LAB – Capítulo 570

Os argumentos de Edith

Em certo sentido, não havia solução para esse problema.

A razão estava no fato de que a quantidade total de grãos era limitada. Após os Meses dos Demônios, os grãos em circulação no reino entrariam em um estado de escassez. Definitivamente, os preços dos grãos subiriam e não poderia ser encontrado no mercado. A escassez de grãos não poderia ser aliviada até que o novo trigo fosse colhido. O outono era a estação em que os grãos circulavam com mais facilidade no mercado. Depois disso, quando os Meses dos Demônios iniciavam, a situação pioraria novamente.

Obviamente, as transações de grãos eram geralmente entre comerciantes e nobres. Quanto aos refugiados sem dinheiro e os ratos, eles teriam que passar o inverno com o estômago vazio, independentemente da quantidade de trigo presente.

De acordo com os anos de experiência de Barov como Ministro Adjunto, os comerciantes das principais cidades esperavam que as espigas de trigo amadurecessem. Antes disso, era improvável que vendessem os grãos em mãos em grandes quantidades. O que restava em suas mãos poderia ser suficiente para alimentar alguns milhares de pessoas, mas nunca para dez milhares de pessoas.

Como não conseguimos encontrar mais recursos, precisamos apertar o consumo. — Barov pensou — Reduzir o suprimento de grãos da cidade e reduzir a cota de cada pessoa para compras diárias. Também pode-se mudar a alimentação dos sujeitos de pão para aveia e mantê-la assim até o dia da colheita. Essas são as sugestões possíveis que Edith fará. Então eu posso refutar as sugestões dela pelas seguintes razões: elas inviabilizariam as promessas de grãos de Sua Majestade, são contrárias aos valores intrínsecos do Reino, podem causar pânico no setor de alimentos e assim por diante. A julgar pela expressão dela, e lendo a lista com as sobrancelhas levantadas, eu sei que ela deve sentir isso problemático. Não vai demorar muito para que ela peça meu conselho.

Pensando nisso, Barov não pôde deixar de tocar sua barba.
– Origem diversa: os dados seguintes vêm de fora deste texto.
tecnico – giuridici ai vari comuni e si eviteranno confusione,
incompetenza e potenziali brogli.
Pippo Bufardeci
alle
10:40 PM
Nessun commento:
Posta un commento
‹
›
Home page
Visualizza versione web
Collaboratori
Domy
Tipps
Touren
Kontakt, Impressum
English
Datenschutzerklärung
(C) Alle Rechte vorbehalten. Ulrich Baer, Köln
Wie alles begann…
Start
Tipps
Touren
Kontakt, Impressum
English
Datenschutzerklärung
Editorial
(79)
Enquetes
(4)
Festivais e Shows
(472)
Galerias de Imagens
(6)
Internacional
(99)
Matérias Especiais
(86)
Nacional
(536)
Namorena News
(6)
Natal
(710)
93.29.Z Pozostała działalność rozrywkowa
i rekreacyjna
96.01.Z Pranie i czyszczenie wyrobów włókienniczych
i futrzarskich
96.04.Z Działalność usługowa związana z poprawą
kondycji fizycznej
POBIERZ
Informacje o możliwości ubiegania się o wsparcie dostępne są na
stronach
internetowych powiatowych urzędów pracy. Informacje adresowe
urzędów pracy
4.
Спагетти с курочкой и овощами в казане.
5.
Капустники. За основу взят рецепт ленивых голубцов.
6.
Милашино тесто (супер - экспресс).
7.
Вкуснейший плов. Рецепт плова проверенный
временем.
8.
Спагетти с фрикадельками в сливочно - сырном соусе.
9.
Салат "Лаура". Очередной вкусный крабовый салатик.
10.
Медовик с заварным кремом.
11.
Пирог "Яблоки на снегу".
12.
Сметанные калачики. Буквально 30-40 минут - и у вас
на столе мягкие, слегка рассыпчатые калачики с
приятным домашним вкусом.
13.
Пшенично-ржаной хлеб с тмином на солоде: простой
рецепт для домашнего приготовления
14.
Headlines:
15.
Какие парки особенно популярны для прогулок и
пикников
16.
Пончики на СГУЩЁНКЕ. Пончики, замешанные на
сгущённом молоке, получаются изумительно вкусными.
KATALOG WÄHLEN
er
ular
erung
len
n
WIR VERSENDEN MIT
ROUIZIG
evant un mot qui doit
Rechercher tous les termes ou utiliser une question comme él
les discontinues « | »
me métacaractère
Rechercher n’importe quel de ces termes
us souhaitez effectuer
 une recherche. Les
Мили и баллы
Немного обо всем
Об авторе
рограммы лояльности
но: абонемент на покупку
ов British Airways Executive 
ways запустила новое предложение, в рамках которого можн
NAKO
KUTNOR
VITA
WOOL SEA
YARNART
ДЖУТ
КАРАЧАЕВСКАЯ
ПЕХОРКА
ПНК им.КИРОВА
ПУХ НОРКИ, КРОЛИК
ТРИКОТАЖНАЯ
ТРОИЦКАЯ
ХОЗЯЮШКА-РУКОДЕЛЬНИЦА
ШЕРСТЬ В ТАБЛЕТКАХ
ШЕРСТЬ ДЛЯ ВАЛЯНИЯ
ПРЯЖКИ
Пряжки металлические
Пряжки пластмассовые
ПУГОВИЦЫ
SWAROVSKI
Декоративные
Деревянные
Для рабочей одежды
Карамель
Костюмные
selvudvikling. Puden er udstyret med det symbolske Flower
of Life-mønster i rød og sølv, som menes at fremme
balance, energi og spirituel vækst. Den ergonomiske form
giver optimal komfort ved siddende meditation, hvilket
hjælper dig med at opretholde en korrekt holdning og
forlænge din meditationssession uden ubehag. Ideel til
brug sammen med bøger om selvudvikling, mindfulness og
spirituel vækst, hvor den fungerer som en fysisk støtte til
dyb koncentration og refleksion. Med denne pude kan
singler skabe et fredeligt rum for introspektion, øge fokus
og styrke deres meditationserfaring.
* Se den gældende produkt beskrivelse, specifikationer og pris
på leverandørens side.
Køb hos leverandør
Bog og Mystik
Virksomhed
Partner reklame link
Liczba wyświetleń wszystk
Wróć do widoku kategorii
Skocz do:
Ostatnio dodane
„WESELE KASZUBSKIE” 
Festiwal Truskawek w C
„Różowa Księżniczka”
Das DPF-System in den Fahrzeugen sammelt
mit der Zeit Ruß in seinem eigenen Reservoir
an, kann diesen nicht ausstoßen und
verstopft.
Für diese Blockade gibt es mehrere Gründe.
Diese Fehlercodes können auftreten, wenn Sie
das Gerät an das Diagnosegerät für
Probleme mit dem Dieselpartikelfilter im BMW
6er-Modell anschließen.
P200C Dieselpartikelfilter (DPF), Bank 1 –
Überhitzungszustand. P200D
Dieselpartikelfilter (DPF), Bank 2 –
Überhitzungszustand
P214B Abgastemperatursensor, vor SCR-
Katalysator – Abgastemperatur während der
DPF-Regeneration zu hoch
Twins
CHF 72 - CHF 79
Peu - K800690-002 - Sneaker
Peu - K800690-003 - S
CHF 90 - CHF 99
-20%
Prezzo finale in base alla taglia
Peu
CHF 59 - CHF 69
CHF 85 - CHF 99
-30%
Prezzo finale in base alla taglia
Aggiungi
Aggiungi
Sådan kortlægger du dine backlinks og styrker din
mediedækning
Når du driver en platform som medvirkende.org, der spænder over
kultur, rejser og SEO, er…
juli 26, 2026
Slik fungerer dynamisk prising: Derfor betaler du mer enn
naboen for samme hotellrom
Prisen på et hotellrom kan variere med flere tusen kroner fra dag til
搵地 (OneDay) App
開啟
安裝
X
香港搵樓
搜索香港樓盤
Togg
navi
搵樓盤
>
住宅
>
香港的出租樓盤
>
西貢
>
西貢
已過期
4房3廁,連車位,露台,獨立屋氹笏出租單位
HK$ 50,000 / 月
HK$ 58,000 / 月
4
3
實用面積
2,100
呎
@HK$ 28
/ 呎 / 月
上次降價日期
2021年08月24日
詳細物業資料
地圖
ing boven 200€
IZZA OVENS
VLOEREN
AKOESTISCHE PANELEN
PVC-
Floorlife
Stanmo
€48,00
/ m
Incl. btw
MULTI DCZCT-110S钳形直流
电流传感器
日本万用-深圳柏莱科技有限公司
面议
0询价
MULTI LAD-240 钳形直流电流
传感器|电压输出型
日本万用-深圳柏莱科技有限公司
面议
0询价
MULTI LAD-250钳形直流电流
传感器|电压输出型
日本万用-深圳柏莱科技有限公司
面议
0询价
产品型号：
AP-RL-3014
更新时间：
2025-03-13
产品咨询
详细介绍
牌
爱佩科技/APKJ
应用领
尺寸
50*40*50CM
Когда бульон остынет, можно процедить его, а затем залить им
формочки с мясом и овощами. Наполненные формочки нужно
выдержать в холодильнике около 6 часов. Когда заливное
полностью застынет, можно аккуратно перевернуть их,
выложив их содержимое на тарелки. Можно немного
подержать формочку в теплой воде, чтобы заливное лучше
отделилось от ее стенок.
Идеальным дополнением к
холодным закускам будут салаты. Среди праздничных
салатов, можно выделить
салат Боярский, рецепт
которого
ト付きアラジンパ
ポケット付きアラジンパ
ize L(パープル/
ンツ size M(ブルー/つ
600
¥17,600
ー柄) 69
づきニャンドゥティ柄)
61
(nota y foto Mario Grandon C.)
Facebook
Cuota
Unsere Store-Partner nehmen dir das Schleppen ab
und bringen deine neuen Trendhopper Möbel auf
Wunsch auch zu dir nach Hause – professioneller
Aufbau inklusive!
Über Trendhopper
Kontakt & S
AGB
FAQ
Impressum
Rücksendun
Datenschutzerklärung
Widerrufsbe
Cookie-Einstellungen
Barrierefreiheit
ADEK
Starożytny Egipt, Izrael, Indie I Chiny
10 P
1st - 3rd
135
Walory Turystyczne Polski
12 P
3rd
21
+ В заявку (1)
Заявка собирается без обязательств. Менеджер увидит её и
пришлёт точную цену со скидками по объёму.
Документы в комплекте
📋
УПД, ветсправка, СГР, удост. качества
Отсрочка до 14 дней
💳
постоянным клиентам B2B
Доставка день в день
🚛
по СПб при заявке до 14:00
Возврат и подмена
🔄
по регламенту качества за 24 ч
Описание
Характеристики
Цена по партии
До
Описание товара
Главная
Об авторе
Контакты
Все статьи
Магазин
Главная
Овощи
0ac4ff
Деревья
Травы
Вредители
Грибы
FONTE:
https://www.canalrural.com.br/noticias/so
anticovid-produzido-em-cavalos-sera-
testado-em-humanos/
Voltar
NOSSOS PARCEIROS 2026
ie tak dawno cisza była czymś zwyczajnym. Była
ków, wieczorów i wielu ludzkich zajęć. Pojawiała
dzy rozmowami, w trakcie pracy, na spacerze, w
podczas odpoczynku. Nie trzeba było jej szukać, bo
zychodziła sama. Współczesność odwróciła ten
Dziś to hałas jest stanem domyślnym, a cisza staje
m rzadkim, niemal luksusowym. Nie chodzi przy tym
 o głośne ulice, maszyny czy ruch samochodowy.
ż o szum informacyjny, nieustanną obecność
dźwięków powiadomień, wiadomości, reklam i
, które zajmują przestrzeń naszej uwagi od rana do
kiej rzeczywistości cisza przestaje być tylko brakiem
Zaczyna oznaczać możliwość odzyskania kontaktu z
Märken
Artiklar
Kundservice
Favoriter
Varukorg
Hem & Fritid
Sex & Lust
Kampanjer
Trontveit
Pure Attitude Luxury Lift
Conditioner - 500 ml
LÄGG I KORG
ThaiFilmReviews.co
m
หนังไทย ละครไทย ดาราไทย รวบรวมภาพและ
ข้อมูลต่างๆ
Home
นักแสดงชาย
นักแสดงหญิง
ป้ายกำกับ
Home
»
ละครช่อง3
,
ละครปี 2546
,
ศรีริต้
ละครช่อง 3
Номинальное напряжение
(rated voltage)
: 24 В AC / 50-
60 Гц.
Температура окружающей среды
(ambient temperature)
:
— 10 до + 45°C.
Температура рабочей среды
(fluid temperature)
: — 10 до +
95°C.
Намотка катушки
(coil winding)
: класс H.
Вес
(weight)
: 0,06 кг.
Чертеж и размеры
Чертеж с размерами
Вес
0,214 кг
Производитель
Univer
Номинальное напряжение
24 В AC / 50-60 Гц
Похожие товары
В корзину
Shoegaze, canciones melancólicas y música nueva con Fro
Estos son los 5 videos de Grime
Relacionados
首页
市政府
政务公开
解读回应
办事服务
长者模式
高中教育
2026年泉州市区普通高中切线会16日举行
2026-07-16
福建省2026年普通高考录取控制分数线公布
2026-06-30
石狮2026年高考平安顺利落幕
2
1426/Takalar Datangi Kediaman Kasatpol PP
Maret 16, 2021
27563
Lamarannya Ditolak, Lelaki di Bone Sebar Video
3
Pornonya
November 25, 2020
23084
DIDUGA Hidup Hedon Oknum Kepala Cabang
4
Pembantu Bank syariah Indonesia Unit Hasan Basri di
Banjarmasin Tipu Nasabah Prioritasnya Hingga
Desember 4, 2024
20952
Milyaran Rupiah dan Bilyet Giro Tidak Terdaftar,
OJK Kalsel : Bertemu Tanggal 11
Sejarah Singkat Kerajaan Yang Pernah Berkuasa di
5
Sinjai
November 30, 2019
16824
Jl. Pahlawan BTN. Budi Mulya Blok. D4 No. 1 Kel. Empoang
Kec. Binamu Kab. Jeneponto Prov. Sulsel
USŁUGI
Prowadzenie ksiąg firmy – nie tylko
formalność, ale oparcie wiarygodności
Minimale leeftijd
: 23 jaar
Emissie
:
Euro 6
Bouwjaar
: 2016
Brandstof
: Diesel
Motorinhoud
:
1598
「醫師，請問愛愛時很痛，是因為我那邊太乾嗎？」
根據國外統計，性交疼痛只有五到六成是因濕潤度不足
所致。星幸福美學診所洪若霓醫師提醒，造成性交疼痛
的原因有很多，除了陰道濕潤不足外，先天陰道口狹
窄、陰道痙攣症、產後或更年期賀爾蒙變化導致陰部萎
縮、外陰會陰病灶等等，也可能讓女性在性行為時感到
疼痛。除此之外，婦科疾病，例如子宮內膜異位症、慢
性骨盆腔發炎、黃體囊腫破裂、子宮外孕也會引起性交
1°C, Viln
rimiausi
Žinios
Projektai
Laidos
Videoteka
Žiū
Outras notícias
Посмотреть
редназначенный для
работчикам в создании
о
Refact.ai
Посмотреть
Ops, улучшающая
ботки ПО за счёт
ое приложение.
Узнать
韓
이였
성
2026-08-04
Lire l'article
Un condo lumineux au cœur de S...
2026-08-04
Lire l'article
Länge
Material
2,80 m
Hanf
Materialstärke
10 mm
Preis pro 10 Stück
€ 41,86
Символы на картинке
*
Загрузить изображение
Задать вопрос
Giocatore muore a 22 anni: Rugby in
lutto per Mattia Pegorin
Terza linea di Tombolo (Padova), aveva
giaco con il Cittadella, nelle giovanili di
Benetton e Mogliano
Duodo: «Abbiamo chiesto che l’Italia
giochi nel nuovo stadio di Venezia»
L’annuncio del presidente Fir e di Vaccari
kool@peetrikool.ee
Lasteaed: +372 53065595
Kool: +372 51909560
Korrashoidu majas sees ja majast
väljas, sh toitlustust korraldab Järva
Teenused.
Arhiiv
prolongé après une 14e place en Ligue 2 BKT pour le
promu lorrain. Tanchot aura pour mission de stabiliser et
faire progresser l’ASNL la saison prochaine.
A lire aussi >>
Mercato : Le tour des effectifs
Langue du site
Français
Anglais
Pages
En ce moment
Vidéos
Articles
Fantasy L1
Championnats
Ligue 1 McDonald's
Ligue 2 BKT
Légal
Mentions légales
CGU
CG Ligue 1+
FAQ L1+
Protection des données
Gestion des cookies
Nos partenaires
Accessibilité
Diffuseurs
O ditado “levar toda a situação em consideração” significava que o um Ministro precisava ter habilidade e experiência em assuntos governamentais, além de conhecer claramente as características da cidade que governava. Por exemplo, quando ele estava na Cidade Real de Castelo Cinza, Barov podia recitar os preços das especiarias da Oficina Alquímica e o valor da remessa mensal de minério de prata da Cidade da Prata sem hesitação. Todos esses números não poderiam ser memorizados em pouco tempo.

A característica da Cidade de Primavera Eterna eram as bruxas.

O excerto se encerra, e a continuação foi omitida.